** WHAT IS REQUIRED **
If a line in the data holds "clock", copy that line out in full.

(Bounding box prediction data)
*** Block opens ***
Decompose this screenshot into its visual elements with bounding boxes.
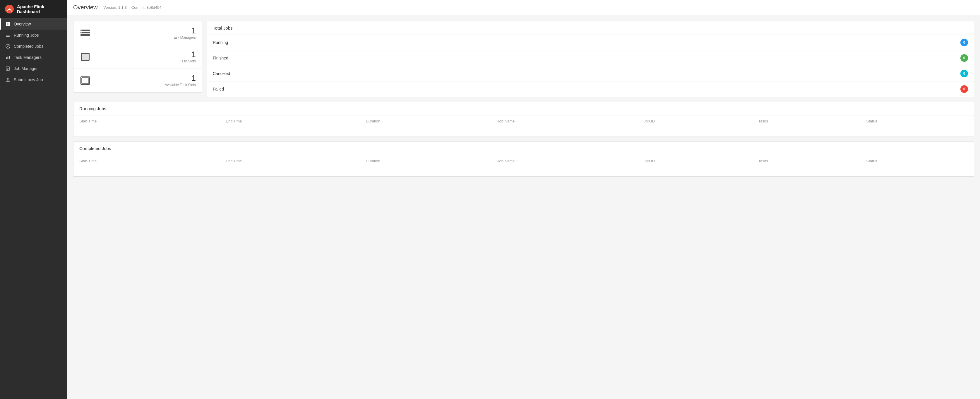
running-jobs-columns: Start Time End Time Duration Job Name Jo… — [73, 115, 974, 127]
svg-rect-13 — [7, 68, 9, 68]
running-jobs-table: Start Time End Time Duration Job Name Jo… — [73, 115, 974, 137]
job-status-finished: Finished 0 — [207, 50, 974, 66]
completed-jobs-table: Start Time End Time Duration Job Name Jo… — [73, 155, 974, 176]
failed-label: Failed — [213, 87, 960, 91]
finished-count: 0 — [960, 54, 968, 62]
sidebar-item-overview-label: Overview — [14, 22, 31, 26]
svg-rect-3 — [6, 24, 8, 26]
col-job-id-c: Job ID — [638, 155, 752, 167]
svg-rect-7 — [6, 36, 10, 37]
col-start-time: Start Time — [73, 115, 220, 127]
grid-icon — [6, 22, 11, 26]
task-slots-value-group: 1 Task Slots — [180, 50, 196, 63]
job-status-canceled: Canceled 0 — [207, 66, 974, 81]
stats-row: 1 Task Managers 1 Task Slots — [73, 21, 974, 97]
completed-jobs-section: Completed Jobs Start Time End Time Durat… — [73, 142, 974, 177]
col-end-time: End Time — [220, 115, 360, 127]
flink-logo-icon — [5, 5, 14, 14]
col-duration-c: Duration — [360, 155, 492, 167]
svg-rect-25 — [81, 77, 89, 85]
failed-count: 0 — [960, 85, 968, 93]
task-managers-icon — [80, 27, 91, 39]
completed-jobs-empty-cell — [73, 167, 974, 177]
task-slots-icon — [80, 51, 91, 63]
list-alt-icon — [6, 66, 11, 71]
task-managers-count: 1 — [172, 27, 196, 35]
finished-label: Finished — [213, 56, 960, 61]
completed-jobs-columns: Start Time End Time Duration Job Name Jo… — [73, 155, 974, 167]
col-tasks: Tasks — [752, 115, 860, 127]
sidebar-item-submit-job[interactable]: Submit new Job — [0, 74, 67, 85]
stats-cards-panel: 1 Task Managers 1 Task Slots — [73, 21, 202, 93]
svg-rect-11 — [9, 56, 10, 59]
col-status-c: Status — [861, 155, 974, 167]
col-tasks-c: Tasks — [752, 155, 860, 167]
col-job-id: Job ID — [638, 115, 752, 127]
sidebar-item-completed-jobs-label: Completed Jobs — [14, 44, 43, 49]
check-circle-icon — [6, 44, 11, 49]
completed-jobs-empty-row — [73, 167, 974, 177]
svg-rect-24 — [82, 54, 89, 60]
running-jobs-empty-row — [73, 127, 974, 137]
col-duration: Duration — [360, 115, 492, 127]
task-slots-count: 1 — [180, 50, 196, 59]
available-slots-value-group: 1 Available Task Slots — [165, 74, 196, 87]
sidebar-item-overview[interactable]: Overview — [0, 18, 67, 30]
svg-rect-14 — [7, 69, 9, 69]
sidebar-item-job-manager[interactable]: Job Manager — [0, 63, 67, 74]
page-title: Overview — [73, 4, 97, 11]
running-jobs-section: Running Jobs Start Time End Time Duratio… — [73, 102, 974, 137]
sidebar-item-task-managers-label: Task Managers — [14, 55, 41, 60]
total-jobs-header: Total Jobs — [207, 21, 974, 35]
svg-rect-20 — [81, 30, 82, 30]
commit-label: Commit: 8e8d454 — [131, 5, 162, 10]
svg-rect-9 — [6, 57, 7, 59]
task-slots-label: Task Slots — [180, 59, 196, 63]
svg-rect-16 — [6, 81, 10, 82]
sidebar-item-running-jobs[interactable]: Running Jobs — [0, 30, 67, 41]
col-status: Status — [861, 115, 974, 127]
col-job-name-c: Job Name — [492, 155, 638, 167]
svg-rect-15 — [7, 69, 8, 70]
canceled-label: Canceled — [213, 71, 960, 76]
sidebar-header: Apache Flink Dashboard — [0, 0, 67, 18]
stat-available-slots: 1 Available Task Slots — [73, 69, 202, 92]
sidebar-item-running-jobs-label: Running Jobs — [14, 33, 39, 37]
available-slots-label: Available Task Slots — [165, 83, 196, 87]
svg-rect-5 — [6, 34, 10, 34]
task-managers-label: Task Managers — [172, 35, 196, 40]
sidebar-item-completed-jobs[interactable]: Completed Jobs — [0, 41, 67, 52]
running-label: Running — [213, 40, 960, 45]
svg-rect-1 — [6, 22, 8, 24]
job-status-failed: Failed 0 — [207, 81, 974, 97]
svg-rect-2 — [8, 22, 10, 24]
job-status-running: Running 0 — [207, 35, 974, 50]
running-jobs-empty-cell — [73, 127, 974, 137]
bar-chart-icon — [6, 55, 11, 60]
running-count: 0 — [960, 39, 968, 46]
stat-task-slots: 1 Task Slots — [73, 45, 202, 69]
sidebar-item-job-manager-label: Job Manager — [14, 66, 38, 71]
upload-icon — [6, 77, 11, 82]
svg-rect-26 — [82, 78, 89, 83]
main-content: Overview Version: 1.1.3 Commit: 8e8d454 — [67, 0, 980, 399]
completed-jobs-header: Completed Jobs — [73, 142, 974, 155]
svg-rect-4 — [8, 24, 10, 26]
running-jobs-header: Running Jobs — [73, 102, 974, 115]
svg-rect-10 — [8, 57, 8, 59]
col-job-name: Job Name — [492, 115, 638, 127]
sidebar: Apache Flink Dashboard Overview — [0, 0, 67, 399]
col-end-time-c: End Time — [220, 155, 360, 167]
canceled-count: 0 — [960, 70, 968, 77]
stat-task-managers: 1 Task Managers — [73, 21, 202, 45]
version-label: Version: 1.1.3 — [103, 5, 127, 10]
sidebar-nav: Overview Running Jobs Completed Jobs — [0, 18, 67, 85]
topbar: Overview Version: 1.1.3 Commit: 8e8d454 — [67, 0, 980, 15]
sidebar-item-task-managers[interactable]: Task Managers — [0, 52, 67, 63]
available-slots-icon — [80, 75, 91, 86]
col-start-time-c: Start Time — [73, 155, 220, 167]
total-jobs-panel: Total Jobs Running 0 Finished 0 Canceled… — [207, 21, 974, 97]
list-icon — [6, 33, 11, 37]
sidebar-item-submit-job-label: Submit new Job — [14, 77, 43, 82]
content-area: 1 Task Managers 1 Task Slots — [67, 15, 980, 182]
*** Block closes ***
*** Block opens ***
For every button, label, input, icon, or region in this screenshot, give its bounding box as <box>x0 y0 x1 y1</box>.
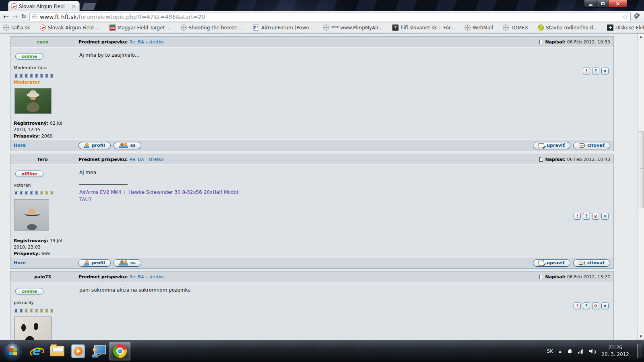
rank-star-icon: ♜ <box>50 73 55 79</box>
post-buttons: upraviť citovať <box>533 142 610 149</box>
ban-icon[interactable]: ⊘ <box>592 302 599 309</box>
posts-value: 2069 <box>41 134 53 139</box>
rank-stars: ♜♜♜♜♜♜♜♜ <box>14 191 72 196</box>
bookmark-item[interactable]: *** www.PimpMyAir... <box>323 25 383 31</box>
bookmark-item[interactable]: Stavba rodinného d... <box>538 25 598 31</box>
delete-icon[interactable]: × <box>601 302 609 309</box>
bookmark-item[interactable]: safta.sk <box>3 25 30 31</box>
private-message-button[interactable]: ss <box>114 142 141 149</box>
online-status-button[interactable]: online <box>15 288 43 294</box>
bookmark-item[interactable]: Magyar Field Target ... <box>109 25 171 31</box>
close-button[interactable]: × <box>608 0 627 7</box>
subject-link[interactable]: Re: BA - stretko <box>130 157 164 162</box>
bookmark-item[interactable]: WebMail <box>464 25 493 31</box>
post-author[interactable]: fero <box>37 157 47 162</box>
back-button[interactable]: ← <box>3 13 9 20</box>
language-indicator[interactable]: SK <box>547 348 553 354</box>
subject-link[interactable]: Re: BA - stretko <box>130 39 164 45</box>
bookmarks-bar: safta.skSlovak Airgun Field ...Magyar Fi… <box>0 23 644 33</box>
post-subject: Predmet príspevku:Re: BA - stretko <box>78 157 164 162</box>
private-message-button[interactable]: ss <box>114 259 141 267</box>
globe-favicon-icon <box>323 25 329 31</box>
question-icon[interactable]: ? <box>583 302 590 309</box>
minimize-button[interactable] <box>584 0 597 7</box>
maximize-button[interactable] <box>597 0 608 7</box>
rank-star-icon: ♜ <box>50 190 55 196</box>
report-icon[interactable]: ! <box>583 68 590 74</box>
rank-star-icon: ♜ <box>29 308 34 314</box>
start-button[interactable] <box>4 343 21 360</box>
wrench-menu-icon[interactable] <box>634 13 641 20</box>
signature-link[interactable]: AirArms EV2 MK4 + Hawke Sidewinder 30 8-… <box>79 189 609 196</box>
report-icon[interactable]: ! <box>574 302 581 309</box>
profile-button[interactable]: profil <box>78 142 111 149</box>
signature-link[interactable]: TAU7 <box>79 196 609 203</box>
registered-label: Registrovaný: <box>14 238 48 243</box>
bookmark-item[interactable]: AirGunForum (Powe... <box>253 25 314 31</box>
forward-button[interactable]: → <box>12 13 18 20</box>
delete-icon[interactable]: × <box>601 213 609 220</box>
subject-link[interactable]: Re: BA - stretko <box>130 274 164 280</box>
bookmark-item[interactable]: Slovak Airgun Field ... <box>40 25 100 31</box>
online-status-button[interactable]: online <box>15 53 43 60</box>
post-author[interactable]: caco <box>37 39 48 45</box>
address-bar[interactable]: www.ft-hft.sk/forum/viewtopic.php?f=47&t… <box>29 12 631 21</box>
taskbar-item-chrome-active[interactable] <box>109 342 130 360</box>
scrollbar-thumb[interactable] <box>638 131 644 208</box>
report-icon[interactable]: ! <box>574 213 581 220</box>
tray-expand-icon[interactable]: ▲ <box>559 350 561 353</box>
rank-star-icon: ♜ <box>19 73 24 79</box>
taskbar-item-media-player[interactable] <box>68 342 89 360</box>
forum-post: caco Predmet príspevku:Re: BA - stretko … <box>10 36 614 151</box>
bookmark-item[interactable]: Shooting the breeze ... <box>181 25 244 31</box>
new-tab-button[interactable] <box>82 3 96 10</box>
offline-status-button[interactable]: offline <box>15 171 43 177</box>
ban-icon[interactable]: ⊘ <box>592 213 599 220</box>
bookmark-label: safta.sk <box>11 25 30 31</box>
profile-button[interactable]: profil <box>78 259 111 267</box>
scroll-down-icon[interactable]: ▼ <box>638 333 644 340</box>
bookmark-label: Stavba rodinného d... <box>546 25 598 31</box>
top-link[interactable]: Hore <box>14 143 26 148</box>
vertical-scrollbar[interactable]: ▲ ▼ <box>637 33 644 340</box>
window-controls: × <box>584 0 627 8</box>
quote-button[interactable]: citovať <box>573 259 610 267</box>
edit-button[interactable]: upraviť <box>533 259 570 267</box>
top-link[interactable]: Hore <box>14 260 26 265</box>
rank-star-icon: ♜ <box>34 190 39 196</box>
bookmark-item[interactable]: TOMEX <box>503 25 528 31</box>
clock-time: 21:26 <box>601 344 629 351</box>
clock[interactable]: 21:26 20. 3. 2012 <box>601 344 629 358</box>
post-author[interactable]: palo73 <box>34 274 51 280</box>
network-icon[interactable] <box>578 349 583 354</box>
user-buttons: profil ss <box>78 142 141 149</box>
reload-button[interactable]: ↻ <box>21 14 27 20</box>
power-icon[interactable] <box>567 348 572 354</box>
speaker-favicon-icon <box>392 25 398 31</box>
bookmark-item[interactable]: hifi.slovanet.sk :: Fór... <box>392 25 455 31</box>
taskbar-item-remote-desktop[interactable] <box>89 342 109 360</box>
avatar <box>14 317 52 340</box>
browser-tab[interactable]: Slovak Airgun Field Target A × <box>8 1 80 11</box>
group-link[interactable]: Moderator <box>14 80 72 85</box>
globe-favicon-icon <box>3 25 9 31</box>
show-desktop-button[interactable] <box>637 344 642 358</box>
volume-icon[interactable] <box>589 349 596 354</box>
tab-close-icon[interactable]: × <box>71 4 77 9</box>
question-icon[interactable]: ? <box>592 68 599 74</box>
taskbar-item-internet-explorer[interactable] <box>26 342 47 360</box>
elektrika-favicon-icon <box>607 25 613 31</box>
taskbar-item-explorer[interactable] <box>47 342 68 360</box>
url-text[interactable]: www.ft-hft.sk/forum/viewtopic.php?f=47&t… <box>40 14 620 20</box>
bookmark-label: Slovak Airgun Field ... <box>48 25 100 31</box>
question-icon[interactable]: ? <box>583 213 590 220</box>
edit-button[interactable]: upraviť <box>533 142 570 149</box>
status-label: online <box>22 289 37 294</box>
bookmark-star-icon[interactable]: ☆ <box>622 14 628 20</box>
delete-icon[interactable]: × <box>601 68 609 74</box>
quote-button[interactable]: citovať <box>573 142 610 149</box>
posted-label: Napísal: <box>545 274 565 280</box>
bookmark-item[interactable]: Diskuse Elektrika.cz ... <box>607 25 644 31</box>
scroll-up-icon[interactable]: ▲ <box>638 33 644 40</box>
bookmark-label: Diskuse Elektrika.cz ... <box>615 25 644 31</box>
*** Block closes ***
*** Block opens ***
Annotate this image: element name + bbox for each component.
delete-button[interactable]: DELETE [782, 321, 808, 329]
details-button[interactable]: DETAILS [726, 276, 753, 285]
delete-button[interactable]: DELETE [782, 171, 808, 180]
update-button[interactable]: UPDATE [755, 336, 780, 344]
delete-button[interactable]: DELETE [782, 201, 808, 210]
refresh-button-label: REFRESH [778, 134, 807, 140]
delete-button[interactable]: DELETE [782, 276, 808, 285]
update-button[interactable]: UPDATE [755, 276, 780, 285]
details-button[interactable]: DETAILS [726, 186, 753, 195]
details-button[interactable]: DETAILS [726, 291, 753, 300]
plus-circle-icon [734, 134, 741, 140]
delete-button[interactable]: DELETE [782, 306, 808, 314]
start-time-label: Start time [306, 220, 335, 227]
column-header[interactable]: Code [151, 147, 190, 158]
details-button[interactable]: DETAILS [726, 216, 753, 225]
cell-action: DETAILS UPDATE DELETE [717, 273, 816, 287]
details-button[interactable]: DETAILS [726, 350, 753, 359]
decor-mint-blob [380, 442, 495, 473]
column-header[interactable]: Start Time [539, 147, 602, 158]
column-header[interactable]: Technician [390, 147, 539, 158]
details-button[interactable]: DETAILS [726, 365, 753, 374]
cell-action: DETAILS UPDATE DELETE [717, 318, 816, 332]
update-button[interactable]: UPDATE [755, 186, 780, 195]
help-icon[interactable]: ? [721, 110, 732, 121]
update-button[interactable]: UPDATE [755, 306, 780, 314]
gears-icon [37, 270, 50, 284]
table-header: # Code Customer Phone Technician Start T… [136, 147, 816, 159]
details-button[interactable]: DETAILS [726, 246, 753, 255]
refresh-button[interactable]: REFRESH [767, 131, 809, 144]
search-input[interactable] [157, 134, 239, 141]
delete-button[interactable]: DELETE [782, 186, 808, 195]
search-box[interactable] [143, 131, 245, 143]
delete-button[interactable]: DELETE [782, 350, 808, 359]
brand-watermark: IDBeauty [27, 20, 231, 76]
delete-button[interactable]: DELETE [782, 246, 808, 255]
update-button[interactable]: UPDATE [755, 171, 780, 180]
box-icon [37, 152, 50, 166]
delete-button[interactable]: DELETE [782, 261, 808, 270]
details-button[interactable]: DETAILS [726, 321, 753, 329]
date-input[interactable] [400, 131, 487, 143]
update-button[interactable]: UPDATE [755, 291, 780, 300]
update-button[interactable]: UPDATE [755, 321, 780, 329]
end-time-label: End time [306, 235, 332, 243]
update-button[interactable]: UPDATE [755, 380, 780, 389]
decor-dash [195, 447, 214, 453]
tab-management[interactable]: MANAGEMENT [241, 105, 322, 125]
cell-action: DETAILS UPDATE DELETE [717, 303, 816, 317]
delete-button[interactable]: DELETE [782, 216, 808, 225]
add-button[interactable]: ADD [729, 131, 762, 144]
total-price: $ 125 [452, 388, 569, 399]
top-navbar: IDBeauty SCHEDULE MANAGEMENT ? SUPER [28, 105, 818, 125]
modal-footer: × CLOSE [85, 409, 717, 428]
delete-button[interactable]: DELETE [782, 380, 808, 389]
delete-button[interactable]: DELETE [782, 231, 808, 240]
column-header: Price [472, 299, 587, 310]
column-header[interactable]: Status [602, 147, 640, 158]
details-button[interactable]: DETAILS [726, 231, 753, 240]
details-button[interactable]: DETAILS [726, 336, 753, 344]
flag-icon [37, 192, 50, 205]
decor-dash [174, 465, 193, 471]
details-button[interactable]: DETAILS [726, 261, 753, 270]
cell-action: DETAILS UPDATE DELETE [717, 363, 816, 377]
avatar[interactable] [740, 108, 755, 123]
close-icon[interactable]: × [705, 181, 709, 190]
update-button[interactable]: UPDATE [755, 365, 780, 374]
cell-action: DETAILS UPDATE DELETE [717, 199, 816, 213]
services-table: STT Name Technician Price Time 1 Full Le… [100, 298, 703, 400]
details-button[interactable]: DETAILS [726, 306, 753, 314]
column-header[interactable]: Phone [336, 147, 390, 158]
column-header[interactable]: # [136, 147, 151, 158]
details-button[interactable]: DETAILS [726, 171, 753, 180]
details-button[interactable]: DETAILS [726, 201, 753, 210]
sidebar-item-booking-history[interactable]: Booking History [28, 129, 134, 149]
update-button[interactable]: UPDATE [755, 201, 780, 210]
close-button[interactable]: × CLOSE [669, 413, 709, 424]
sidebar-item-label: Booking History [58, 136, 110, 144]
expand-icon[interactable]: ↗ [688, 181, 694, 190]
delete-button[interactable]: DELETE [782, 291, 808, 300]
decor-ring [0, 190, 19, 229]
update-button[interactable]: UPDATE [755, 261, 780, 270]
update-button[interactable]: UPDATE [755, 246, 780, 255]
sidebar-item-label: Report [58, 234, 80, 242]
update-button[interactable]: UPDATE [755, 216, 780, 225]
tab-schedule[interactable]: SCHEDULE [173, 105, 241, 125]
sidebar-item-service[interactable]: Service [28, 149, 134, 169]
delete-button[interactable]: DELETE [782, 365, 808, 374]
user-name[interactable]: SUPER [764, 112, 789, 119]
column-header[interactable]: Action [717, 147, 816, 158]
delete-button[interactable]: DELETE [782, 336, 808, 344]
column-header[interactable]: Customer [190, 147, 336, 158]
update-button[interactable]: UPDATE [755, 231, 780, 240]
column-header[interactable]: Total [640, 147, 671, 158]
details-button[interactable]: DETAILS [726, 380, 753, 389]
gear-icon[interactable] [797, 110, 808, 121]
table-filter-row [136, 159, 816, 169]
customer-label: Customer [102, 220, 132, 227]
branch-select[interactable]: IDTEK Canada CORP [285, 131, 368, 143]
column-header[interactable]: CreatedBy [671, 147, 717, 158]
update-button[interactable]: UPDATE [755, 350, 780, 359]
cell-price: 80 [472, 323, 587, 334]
*** Block closes ***
** ANSWER TO THE EXERCISE **
clock-time: 21:26 <box>601 344 629 351</box>
clock[interactable]: 21:26 20. 3. 2012 <box>601 344 629 358</box>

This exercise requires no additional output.